When our children – Andrew and Naomi – were this age, Rebekah and I were just thirty-one. In some respects, looking over our shoulders, 1987 seems like it was just yesterday. Then in others, looking over our shoulders hurts too much because our necks are over sixty years old!

I have to admit it, I simply don’t have that level of durability anymore. Mentally, I feel as young as I ever have; spiritually, I’m actually adding capacity, flexibility, and facility; but physically I simply can’t grandparent at the speed I’d like to.

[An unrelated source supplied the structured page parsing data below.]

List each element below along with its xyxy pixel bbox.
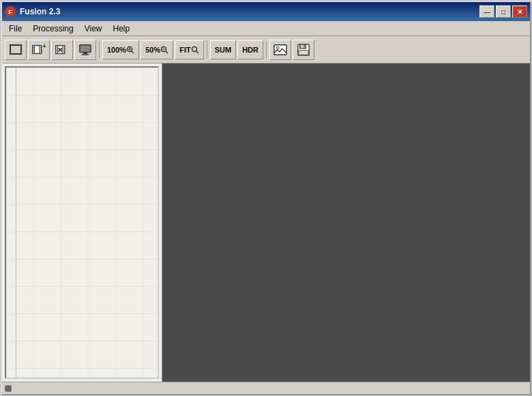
sum-label: SUM xyxy=(215,46,231,54)
title-bar-left: F Fusion 2.3 xyxy=(5,6,60,17)
toolbar-sep-2 xyxy=(207,41,207,59)
svg-rect-35 xyxy=(301,44,304,48)
toolbar: + 100% xyxy=(2,36,530,63)
add-frame-icon: + xyxy=(32,43,46,57)
save-button[interactable] xyxy=(293,40,314,60)
svg-text:F: F xyxy=(8,9,12,16)
main-content xyxy=(2,63,530,382)
menu-processing[interactable]: Processing xyxy=(27,21,78,36)
display-button[interactable] xyxy=(74,40,96,60)
svg-rect-2 xyxy=(10,45,21,54)
svg-rect-14 xyxy=(56,45,58,53)
hdr-label: HDR xyxy=(242,46,258,54)
svg-rect-19 xyxy=(83,52,87,54)
left-panel xyxy=(2,63,162,382)
zoom-in-icon xyxy=(126,46,134,54)
status-indicator xyxy=(5,385,12,392)
svg-point-29 xyxy=(192,46,196,51)
main-view[interactable] xyxy=(162,63,530,382)
title-bar: F Fusion 2.3 — □ ✕ xyxy=(2,2,530,21)
zoom-out-icon xyxy=(160,46,168,54)
zoom-fit-label: FIT xyxy=(179,46,191,54)
toolbar-sep-1 xyxy=(99,41,100,59)
add-frame-button[interactable]: + xyxy=(28,40,50,60)
save-icon xyxy=(297,43,310,57)
main-window: F Fusion 2.3 — □ ✕ File Processing View … xyxy=(1,1,531,395)
window-title: Fusion 2.3 xyxy=(20,7,60,16)
svg-point-32 xyxy=(277,46,280,49)
svg-rect-5 xyxy=(40,45,42,53)
zoom-fit-icon xyxy=(191,46,199,54)
select-button[interactable] xyxy=(5,40,27,60)
zoom-100-button[interactable]: 100% xyxy=(102,40,139,59)
svg-rect-21 xyxy=(80,45,91,51)
menu-bar: File Processing View Help xyxy=(2,21,530,36)
image-button[interactable] xyxy=(269,40,291,60)
remove-frame-icon xyxy=(55,43,69,57)
svg-text:+: + xyxy=(42,43,46,50)
status-bar xyxy=(2,382,530,394)
svg-rect-31 xyxy=(274,44,286,55)
svg-rect-36 xyxy=(299,50,309,54)
svg-rect-20 xyxy=(82,54,89,55)
menu-file[interactable]: File xyxy=(3,21,27,36)
svg-line-27 xyxy=(166,51,168,53)
zoom-fit-button[interactable]: FIT xyxy=(175,40,204,59)
menu-view[interactable]: View xyxy=(79,21,108,36)
toolbar-sep-3 xyxy=(266,41,267,59)
svg-rect-4 xyxy=(33,45,35,53)
title-bar-buttons: — □ ✕ xyxy=(479,5,527,18)
hdr-button[interactable]: HDR xyxy=(237,40,263,59)
filmstrip-grid xyxy=(6,68,158,378)
sum-button[interactable]: SUM xyxy=(210,40,236,59)
filmstrip-area[interactable] xyxy=(5,66,159,379)
zoom-100-label: 100% xyxy=(107,46,126,54)
image-icon xyxy=(274,43,287,57)
zoom-50-button[interactable]: 50% xyxy=(141,40,173,59)
svg-line-30 xyxy=(196,51,198,53)
app-icon: F xyxy=(5,6,16,17)
remove-frame-button[interactable] xyxy=(51,40,73,60)
svg-rect-15 xyxy=(63,45,65,53)
zoom-50-label: 50% xyxy=(145,46,160,54)
select-icon xyxy=(9,43,23,57)
close-button[interactable]: ✕ xyxy=(512,5,527,18)
minimize-button[interactable]: — xyxy=(479,5,494,18)
svg-line-23 xyxy=(132,51,134,53)
monitor-icon xyxy=(78,43,92,57)
menu-help[interactable]: Help xyxy=(108,21,136,36)
maximize-button[interactable]: □ xyxy=(496,5,511,18)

But maybe that’s the point; maybe it’s part of the balance and the design of it all. My job as Grandaddy Derek is to love David and Beks with the cumulative love of all these decades, to nurture them spiritually in ways I’m only now beginning to grow into, and to share with them the stories I couldn’t possibly have known thirty years ago because I had yet to live them.

My job as Grandaddy Derek is to love David and Beks with the cumulative love of all these decades, to nurture them spiritually in ways I’m only now beginning to grow into, and to share with them the stories I couldn’t possibly have known thirty years ago because I had yet to live them.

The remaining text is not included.